In November of 2025, the Norwegian Parliament voted to suspend its sovereign wealth fund from making ethical divestments suggested by the fund's ethics council. The decision sets a new path for the world's largest sovereign wealth fund. At stake is the future of the Norwegian welfare state. Simultaneously, the decision also illustrates the careful balance that must be struck between ethics and politics.  


Fuelled by oil profit surpluses, Norway’s sovereign wealth fund operates like an index fund. On average, it owns 1.5% of all listed companies globally. Yet, it can’t own more than 10% of any single company. By spreading Norway’s oil wealth across the world in this way, the fund reduces risk. The result has been exponential growth since the fund’s inception in 1996, growing to over $2 trillion. Owing to the fund’s sheer size, the Norwegian government supports a large portion of its welfare state using the fund - even when the government is limited to drawing 3% of the fund’s capital per year.


In the fund’s mission of securing Norway’s financial future, a set of ethical guidelines since 2004 has regulated what companies it can invest in. Monitored by an independent ethics council, these regulations prohibit the fund from investing in companies involved in wartime human rights violations, among other things. The role of the ethics council previously was to offer divestment suggestions to the Norwegian central bank. In turn, as the entity running the sovereign wealth fund, the Norwegian central bank made final divestment decisions. 


As described in an August FT article by Richard Milne, ethical questions surrounding the sovereign wealth fund were raised in 2025 by the war in Gaza. During the summer, the fund’s ethics council advised the Norwegian central bank to divest from almost half its investments in Israeli companies, following concerns around companies involved in the war. In August, the ethics council further guided divestment from the American company Caterpillar in response to the company’s bulldozers being used in the war. 

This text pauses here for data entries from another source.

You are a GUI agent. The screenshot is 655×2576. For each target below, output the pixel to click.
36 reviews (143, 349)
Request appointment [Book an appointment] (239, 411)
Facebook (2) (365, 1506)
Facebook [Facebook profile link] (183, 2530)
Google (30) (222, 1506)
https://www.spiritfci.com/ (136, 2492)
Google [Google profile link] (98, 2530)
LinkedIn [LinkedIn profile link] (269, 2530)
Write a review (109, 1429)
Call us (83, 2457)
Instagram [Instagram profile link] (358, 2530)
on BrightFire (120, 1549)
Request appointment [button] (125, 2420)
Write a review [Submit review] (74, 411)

In November, the ethics council was similarly preparing to make divestment decisions for companies in Big Tech when the Norwegian government intervened and suspended the divestment process. High valuation tech companies including Apple, Microsoft, and Alphabet were accused of supporting cloud infrastructure for the Israeli war effort. As a result, the fund’s ethics council was preparing to divest from each of these companies, just as it had divested from Caterpillar. However, compared to Caterpillar, stakes in these Big Tech companies represented a much larger portion of Norway’s wealth fund (The seven most valuable companies in the world - including Apple, Microsoft, and Alphabet - consist of 16% of the fund’s entire stock holdings). Described in a November FT article by Richard Milne, centrist and centre-right politicians in Norway’s parliament agreed that divestment from such companies would endanger the sovereign wealth fund’s purpose of securing Norway’s future. It would be a step too far. Consequently, these groups worked together to halt the work of the ethics council. 

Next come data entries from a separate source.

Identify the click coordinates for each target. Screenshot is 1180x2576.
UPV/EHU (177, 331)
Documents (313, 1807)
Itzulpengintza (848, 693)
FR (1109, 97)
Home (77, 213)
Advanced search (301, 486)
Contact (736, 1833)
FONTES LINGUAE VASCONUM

Norway’s finance minister Jens Stoltenberg framed the decision as a necessary compromise between ethics and politics. A former Norwegian PM and NATO Secretary General, Stoltenberg explained that divestment from Big Tech would negate the fund’s purpose as an index fund. Afterall, Big Tech provided both investment diversity and growth potential. With a quarter of the country’s budget coming from the fund, Stoltenberg and other centrist politicians argued that an ethics compromise was the politically necessary sacrifice to ensure the continuation of Norway’s welfare state, a welfare state that provides its citizens with some of the most generous healthcare and education programs in the world. As explained in a March FT article by Richard Milne, this sentiment was not new. The centre-right was already calling to suspend ethics rules prohibiting investment in defense related industries in the spring of 2025, also in the effort of improving the fund’s future.  

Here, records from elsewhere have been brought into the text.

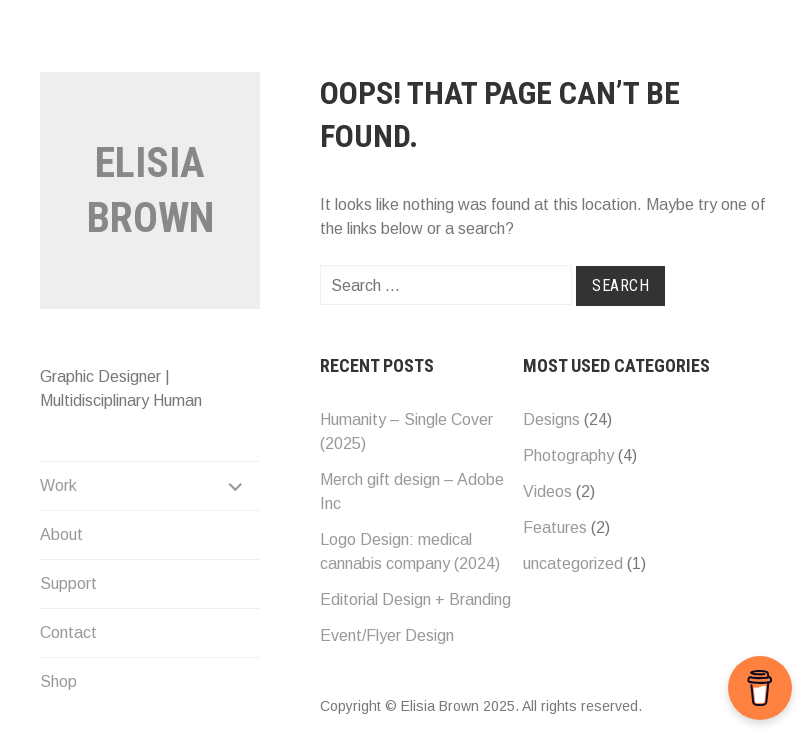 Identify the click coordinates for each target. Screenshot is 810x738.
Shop (58, 681)
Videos (547, 491)
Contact (68, 632)
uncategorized (573, 563)
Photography (568, 455)
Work (58, 485)
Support (68, 583)
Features (555, 527)
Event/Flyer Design (387, 635)
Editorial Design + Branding (415, 599)
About (61, 534)
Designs (551, 419)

Across the aisle, members of the Socialist Left responded by denouncing the compromise as a violation of ethics. If the fund divested from Caterpillar over the wartime use of bulldozers, Big Tech should not be treated differently for supplying cloud services to Israel. To apply ethics unevenly would undermine the integrity of the ethics council, and Norway as a whole. Critics also suggested that the decision was not motivated by Norway’s best interests, but rather out of conciliation with Trump and the United States. To divest from Big Tech would be to divest from the US economy, a precarious move for a NATO country reliant on the US as an ally. 


Although the Socialist Left are correct that the suspension of divestment will damage Norway’s reputation as being “ethical,” critics would be mistaken to consider this as a failure of ethics policy. In fact, I believe this compromise shows an ethics mechanism working well. Consider a timeline in which Norway never had an ethics council for its sovereign wealth fund. Norway would never have divested from Caterpillar and several Israeli companies. More importantly, its politicians would have never been forced to draw a line with Big Tech companies. 


Even though politicians eventually chose to compromise on ethics, we must expect that countries will be “unethical” at times in order to serve their best interests. The purpose of ethics policy is not to create perfectly ethical countries. That would be naive. Rather, I believe the purpose of ethics policy is to force conversations and reconsiderations before a decision is made. This is the role that ethics policy fulfilled with Norway’s sovereign wealth fund, and I believe this is the most effective role ethics policy can play in the constant balancing act between values and politics.